(Records drawn from a dataset):
╔══

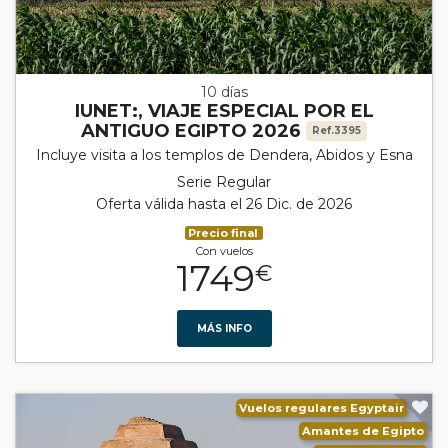
10 días
IUNET:, VIAJE ESPECIAL POR EL
ANTIGUO EGIPTO 2026
Ref.3395
Incluye visita a los templos de Dendera, Abidos y Esna
Serie Regular
Oferta válida hasta el 26 Dic. de 2026
Precio final
Con vuelos
1749
€
MÁS INFO
Vuelos regulares Egyptair
Amantes de Egipto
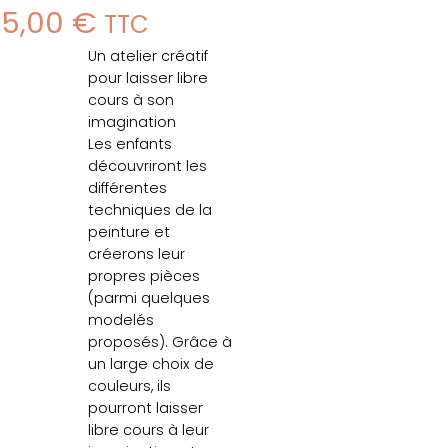
35,00
€
TTC
Un atelier créatif
pour laisser libre
cours à son
imagination
Les enfants
découvriront les
différentes
techniques de la
peinture et
créerons leur
propres pièces
(parmi quelques
modelés
proposés). Grâce à
un large choix de
couleurs, ils
pourront laisser
libre cours à leur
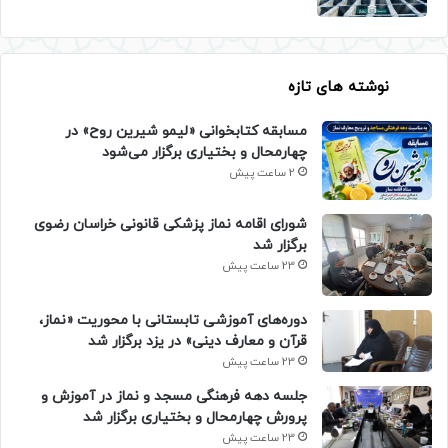
نوشته های تازه
مسابقه کتابخوانی «لیمو شیرین روح» در
چهارمحال و بختیاری برگزار می‌شود
2 ساعت پیش
شورای اقامه نماز پزشکی قانونی خراسان رضوی
برگزار شد
23 ساعت پیش
دوره‌های آموزشی تابستانی با محوریت «نماز،
قرآن و معارف دینی» در یزد برگزار شد
23 ساعت پیش
جلسه دهه فرهنگی مسجد و نماز در آموزش و
پرورش چهارمحال و بختیاری برگزار شد
23 ساعت پیش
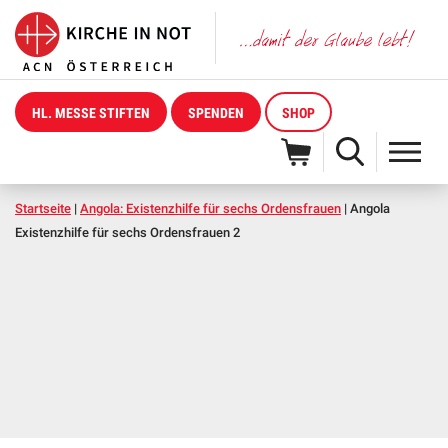
HL. MESSE STIFTEN
SPENDEN
SHOP
Startseite
|
Angola: Existenzhilfe für sechs Ordensfrauen
|
Angola
Existenzhilfe für sechs Ordensfrauen 2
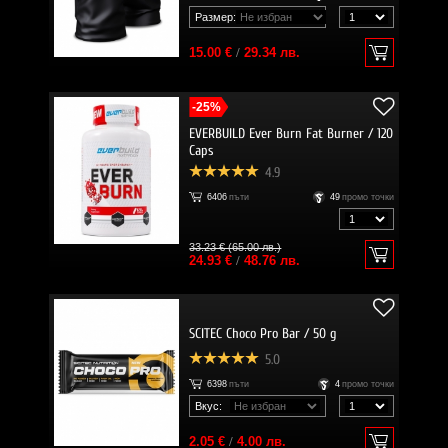
Размер:
15.00 €
/
29.34 лв.
-25%
EVERBUILD Ever Burn Fat Burner / 120
Caps
4.9
6406
пъти
49
промо точки
33.23 € (65.00 лв.)
24.93 €
/
48.76 лв.
SCITEC Choco Pro Bar / 50 g
5.0
6398
пъти
4
промо точки
Вкус:
2.05 €
/
4.00 лв.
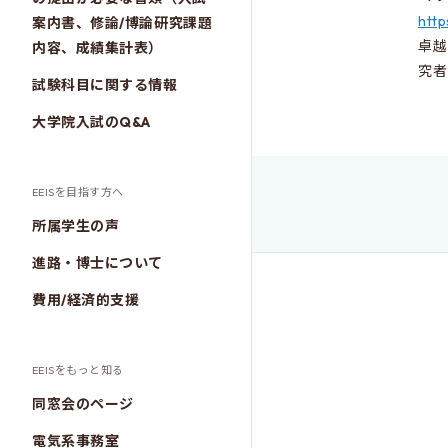
http
案内書、修論/博論研究課題
卓越
内容、成績集計表）
究者
試験科目に関する情報
大学院入試のQ&A
EEISを目指す方へ
所属学生の声
進路・博士について
費用/経済的支援
EEISをもっと知る
同窓会のページ
電気系事務室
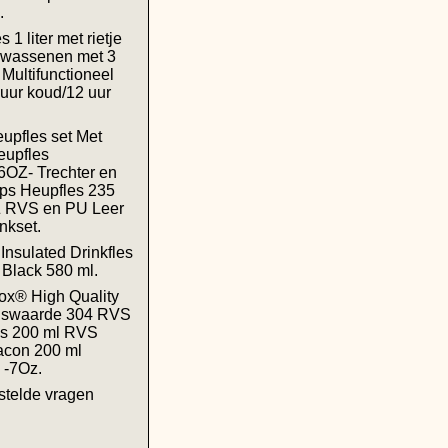
.
s 1 liter met rietje
lwassenen met 3
Multifunctioneel
ur koud/12 uur
pfles set Met
eupfles
OZ- Trechter en
ps Heupfles 235
 RVS en PU Leer
nkset.
Insulated Drinkfles
 Black 580 ml.
Fox® High Quality
gswaarde 304 RVS
es 200 ml RVS
acon 200 ml
 -7Oz.
stelde vragen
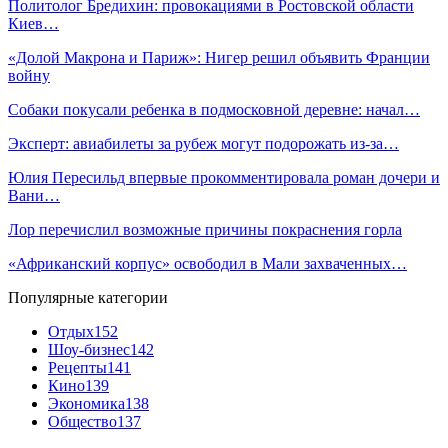
Политолог Бредихин: провокациями в Ростовской области
Киев…
«Долой Макрона и Париж»: Нигер решил объявить Франции
войну
Собаки покусали ребенка в подмосковной деревне: начал…
Эксперт: авиабилеты за рубеж могут подорожать из-за…
Юлия Пересильд впервые прокомментировала роман дочери и
Вани…
Лор перечислил возможные причины покраснения горла
«Африканский корпус» освободил в Мали захваченных…
Популярные категории
Отдых
152
Шоу-бизнес
142
Рецепты
141
Кино
139
Экономика
138
Общество
137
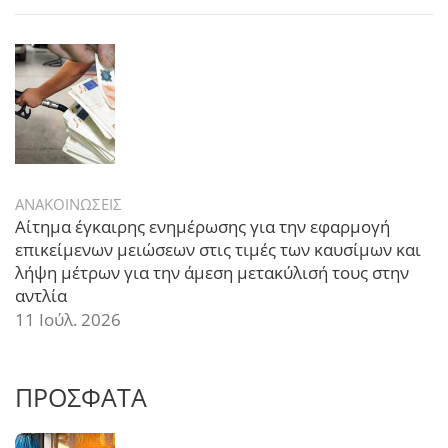
ΑΝΑΚΟΙΝΩΣΕΙΣ
Αίτημα έγκαιρης ενημέρωσης για την εφαρμογή
επικείμενων μειώσεων στις τιμές των καυσίμων και
λήψη μέτρων για την άμεση μετακύλισή τους στην
αντλία
11 Ιούλ. 2026
ΠΡΟΣΦΑΤΑ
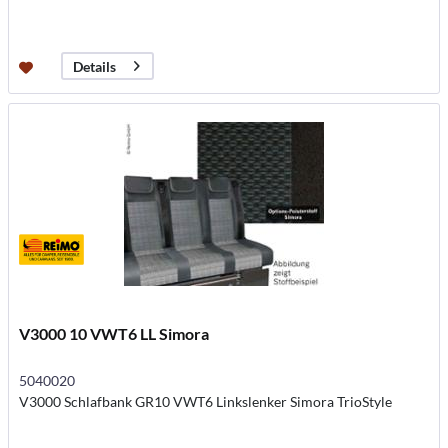
Details
V3000 10 VWT6 LL Simora
5040020
V3000 Schlafbank GR10 VWT6 Linkslenker Simora TrioStyle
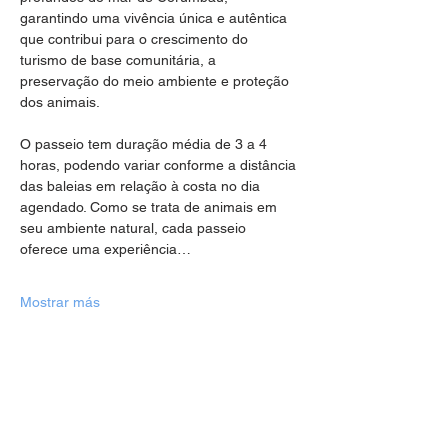
garantindo uma vivência única e autêntica 
que contribui para o crescimento do 
turismo de base comunitária, a 
preservação do meio ambiente e proteção 
dos animais.
O passeio tem duração média de 3 a 4 
horas, podendo variar conforme a distância 
das baleias em relação à costa no dia 
agendado. Como se trata de animais em 
seu ambiente natural, cada passeio 
oferece uma experiência…
Mostrar más
Compartir este evento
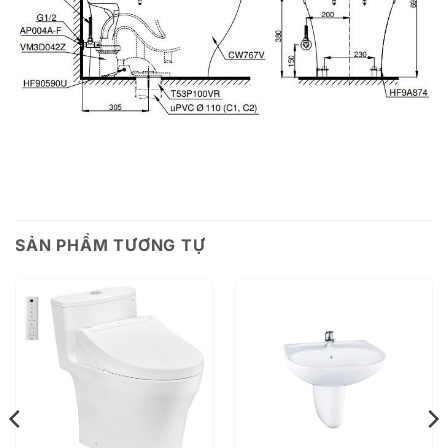
SẢN PHẨM TƯƠNG TỰ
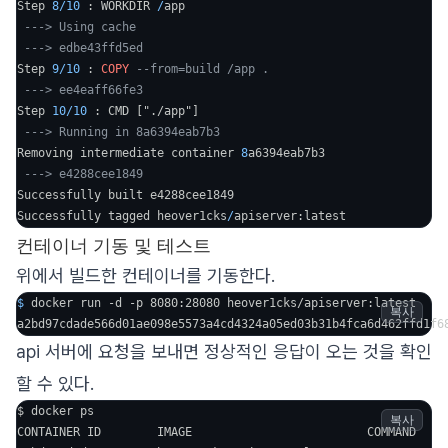
Step 
8
/
10
 : WORKDIR 
/
app

---> Using cache
---> edbe43ffd5ed
Step 
9
/
10
 : 
COPY
--from=build /app .
---> ee4eaff66fe3
Step 
10
/
10
 : CMD ["./app"]

---> Running in 8a6394eab7b3
Removing intermediate container 
8
a6394eab7b3

---> e4288cee1849
Successfully built e4288cee1849

Successfully tagged heover1cks
/
apiserver:latest
컨테이너 기동 및 테스트
위에서 빌드한 컨테이너를 기동한다.
$ 
docker run -d -p 8080:28080 heover1cks/apiserver:latest
복사
a2bd97cdade566d01ae098e5573a4cd4324a05ed03b31b4fca6d462ffd1f6
api 서버에 요청을 보내면 정상적인 응답이 오는 것을 확인
할 수 있다.
$ docker ps

복사
CONTAINER ID        IMAGE                         COMMAND     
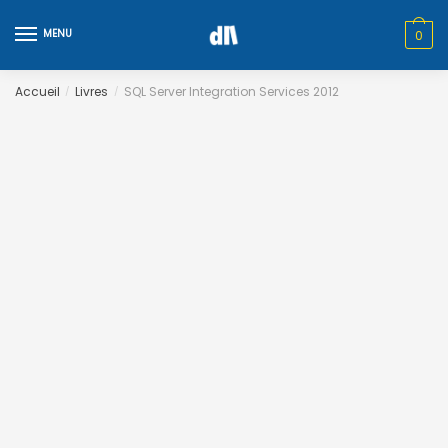
Skip
Skip
to
to
MENU
0
navigation
content
Accueil
Livres
SQL Server Integration Services 2012
/
/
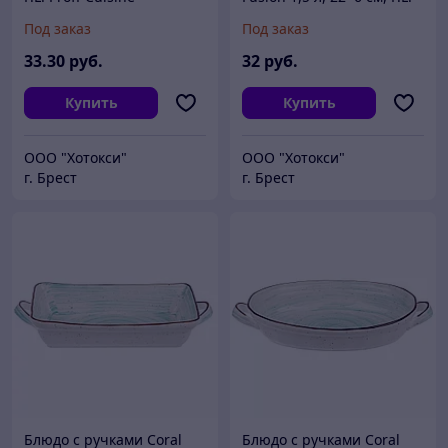
Proff Cuisine
Под заказ
Под заказ
33
.30
руб.
32
руб.
Купить
Купить
ООО "Хотокси"
ООО "Хотокси"
г. Брест
г. Брест
Блюдо с ручками Coral
Блюдо с ручками Coral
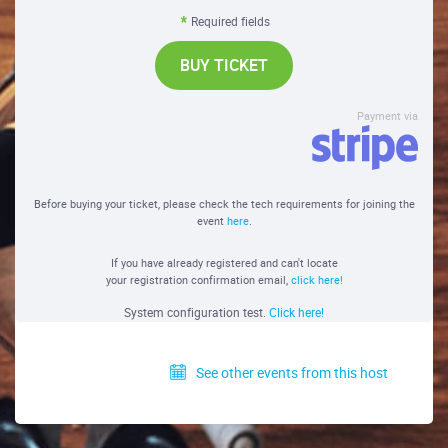
Required fields
BUY TICKET
Payment via
Before buying your ticket, please check the tech requirements for joining the
event
here
.
If you have already registered and can't locate
your registration confirmation email,
click here!
System configuration test.
Click here!
See other events from this host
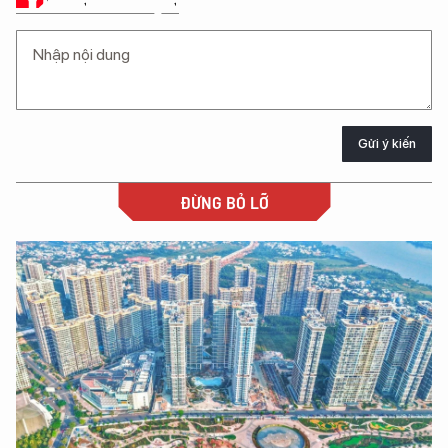
Gửi ý kiến
ĐỪNG BỎ LỠ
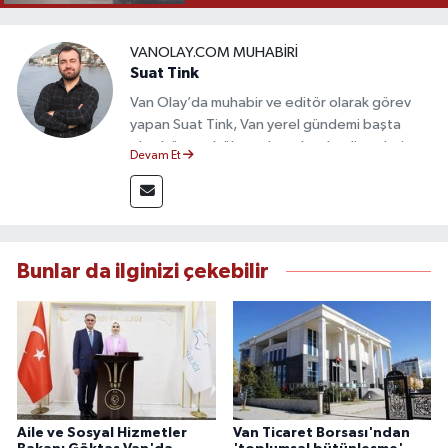
VANOLAY.COM MUHABIRI
Suat Tink
Van Olay’da muhabir ve editör olarak görev
yapan Suat Tink, Van yerel gündemi başta
olmak üzere bölgesel ve ulusal gelişmeleri
Devam Et
yakından takip etmektedir. İletişim Fakültesi
mezunu olan Tink, sahadan edindiği bilgilerle
doğruluk, tarafsızlık ve etik ilkeler
çerçevesinde güvenilir ve hızlı habercilik
anlayışını benimsemektedir.
Bunlar da ilginizi çekebilir
Aile ve Sosyal Hizmetler
Van Ticaret Borsası'ndan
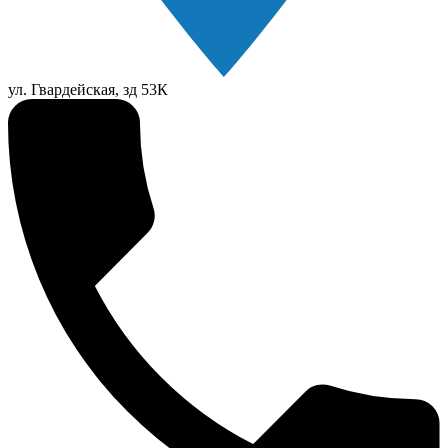
ул. Гвардейская, зд 53К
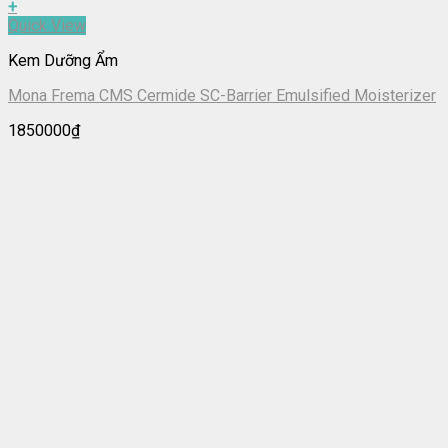
+
Quick View
Kem Dưỡng Ẩm
Mona Frema CMS Cermide SC-Barrier Emulsified Moisterizer
1850000
₫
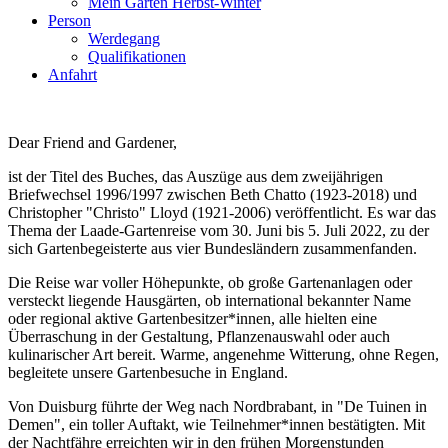
Mein Garten Herbst-Winter
Person
Werdegang
Qualifikationen
Anfahrt
Dear Friend and Gardener,
ist der Titel des Buches, das Auszüge aus dem zweijährigen
Briefwechsel 1996/1997 zwischen Beth Chatto (1923-2018) und
Christopher "Christo" Lloyd (1921-2006) veröffentlicht. Es war das
Thema der Laade-Gartenreise vom 30. Juni bis 5. Juli 2022, zu der
sich Gartenbegeisterte aus vier Bundesländern zusammenfanden.
Die Reise war voller Höhepunkte, ob große Gartenanlagen oder
versteckt liegende Hausgärten, ob international bekannter Name
oder regional aktive Gartenbesitzer*innen, alle hielten eine
Überraschung in der Gestaltung, Pflanzenauswahl oder auch
kulinarischer Art bereit. Warme, angenehme Witterung, ohne Regen,
begleitete unsere Gartenbesuche in England.
Von Duisburg führte der Weg nach Nordbrabant, in "De Tuinen in
Demen", ein toller Auftakt, wie Teilnehmer*innen bestätigten. Mit
der Nachtfähre erreichten wir in den frühen Morgenstunden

╚══

The string "apiserver" appears on some lines of the data above; report how many such lines there are, as a bare number.

2